Examine each line of the data, and copy the ones containing "Drawing".
Supplied data: Begin
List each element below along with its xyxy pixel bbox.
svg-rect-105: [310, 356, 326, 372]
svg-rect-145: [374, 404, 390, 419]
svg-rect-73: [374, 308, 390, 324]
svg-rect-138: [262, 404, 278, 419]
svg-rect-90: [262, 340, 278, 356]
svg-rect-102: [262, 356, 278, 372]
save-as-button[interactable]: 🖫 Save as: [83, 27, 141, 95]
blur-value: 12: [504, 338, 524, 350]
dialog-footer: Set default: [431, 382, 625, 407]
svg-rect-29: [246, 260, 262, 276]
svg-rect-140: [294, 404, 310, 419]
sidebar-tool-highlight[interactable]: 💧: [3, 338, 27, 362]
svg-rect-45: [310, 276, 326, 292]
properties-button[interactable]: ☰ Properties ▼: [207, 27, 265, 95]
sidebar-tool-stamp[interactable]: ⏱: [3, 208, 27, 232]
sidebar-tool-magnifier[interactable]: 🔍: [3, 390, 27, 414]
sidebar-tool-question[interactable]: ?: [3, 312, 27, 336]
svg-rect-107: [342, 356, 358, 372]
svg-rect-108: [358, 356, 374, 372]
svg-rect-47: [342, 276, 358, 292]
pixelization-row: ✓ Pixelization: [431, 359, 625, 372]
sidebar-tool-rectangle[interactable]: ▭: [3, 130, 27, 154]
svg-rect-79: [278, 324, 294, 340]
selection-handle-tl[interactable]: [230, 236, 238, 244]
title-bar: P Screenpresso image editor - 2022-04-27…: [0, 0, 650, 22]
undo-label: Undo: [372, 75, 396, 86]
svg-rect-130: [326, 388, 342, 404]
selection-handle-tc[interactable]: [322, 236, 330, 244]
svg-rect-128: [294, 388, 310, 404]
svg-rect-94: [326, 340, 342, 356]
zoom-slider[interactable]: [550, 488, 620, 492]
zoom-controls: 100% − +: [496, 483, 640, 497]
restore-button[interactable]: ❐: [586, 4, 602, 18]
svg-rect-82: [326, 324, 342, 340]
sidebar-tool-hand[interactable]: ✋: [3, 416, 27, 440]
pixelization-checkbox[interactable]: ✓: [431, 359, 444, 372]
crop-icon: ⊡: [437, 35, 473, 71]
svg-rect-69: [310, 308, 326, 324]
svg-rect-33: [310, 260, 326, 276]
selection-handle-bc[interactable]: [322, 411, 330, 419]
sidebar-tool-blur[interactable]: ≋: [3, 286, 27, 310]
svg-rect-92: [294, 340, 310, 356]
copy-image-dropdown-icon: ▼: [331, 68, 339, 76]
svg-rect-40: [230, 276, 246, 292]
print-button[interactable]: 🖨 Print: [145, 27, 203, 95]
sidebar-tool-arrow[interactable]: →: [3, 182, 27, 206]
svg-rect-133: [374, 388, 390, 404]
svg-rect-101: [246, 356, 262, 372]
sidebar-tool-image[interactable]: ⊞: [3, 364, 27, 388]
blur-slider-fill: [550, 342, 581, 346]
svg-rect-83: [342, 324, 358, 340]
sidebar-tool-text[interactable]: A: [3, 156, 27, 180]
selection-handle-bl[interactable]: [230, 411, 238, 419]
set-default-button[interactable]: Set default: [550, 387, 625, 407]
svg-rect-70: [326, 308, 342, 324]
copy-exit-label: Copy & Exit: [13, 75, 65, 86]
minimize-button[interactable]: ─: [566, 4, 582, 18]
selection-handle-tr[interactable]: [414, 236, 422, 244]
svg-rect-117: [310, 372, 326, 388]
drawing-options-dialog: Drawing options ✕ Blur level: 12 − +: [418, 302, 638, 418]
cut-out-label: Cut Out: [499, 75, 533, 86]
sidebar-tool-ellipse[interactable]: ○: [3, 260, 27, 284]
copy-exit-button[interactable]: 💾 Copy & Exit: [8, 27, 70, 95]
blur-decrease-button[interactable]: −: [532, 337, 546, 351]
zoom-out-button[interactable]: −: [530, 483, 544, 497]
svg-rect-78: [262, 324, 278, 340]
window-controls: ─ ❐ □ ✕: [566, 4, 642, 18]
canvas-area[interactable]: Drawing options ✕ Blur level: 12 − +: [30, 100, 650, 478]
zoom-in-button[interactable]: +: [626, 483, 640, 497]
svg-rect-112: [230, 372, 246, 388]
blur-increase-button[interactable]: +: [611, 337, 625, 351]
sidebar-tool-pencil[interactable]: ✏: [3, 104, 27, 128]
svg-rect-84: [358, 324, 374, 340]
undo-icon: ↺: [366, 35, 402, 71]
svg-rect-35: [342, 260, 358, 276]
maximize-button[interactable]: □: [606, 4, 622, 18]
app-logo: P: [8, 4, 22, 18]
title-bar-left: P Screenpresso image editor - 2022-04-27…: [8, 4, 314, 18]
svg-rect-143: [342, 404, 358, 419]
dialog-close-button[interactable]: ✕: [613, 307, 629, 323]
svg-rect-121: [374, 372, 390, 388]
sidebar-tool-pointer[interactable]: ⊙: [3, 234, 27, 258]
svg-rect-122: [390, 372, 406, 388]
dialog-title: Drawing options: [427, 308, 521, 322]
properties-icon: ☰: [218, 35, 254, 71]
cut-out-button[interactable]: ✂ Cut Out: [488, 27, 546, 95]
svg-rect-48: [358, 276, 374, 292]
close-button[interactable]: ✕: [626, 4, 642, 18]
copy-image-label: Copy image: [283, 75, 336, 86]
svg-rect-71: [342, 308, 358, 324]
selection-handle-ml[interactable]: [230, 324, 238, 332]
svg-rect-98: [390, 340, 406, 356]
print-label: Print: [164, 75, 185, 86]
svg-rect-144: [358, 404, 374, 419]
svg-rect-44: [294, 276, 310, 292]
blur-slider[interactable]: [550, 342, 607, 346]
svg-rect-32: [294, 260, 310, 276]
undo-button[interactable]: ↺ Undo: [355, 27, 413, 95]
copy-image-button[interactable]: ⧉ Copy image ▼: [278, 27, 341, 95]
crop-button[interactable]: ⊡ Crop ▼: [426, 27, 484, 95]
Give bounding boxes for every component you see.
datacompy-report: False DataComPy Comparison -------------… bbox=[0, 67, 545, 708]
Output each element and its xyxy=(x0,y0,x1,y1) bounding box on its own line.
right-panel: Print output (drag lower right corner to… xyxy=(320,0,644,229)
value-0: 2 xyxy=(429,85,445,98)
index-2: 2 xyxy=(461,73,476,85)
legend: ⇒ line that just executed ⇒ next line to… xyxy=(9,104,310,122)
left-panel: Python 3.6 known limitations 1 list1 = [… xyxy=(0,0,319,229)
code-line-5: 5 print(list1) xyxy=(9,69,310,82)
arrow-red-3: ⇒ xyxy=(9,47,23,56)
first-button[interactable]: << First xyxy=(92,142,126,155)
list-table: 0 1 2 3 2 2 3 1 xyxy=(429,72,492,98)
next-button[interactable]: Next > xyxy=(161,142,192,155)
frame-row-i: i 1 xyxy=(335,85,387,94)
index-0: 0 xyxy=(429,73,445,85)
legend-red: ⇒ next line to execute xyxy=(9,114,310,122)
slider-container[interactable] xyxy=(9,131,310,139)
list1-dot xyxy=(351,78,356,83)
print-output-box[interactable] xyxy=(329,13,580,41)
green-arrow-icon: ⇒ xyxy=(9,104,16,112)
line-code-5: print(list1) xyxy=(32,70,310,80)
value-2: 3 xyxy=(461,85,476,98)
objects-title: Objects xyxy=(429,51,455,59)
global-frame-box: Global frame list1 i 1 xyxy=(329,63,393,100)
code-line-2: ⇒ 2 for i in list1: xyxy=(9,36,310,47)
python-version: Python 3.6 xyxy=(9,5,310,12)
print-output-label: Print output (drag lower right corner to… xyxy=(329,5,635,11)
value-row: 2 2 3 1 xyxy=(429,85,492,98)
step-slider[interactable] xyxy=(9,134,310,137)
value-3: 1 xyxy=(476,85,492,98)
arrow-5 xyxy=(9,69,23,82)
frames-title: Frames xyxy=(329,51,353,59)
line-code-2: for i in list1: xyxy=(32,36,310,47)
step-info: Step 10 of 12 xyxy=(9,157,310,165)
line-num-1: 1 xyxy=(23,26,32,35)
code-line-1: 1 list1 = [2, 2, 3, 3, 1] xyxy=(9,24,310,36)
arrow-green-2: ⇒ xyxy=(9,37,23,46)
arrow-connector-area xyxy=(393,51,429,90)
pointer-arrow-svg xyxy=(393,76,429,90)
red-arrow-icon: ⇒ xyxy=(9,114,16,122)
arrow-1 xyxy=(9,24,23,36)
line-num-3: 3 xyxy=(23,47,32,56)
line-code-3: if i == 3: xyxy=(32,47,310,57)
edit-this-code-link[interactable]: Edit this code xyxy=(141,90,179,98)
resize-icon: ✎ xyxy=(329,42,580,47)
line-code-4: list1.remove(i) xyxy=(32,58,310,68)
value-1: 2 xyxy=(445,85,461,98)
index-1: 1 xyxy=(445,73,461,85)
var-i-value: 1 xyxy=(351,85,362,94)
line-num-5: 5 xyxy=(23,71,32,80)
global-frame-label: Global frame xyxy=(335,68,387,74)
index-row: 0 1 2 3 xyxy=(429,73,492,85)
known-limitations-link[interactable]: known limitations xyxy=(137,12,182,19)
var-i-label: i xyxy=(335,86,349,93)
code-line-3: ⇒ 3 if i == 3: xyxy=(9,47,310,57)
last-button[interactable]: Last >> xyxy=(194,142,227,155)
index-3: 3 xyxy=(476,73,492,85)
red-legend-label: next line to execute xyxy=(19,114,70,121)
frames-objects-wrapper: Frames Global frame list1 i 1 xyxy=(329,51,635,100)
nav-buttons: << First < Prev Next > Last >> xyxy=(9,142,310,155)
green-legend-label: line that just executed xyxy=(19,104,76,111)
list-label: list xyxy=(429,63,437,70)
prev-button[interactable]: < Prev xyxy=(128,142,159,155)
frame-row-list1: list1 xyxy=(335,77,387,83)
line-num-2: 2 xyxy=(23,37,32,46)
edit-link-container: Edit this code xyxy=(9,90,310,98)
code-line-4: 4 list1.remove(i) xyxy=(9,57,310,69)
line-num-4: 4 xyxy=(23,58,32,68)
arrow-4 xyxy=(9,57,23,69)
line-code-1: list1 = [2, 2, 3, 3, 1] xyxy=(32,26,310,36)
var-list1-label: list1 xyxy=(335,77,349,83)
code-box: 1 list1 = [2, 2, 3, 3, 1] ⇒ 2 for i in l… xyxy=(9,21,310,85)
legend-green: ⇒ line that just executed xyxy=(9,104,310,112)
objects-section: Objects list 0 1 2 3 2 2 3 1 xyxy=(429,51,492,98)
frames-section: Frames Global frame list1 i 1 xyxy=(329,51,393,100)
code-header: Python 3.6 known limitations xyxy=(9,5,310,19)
Supplied data: End
Result of this task:
drawing-options-dialog: Drawing options ✕ Blur level: 12 − +: [418, 302, 638, 418]
canvas-area[interactable]: Drawing options ✕ Blur level: 12 − +: [30, 100, 650, 478]
dialog-title: Drawing options: [427, 308, 521, 322]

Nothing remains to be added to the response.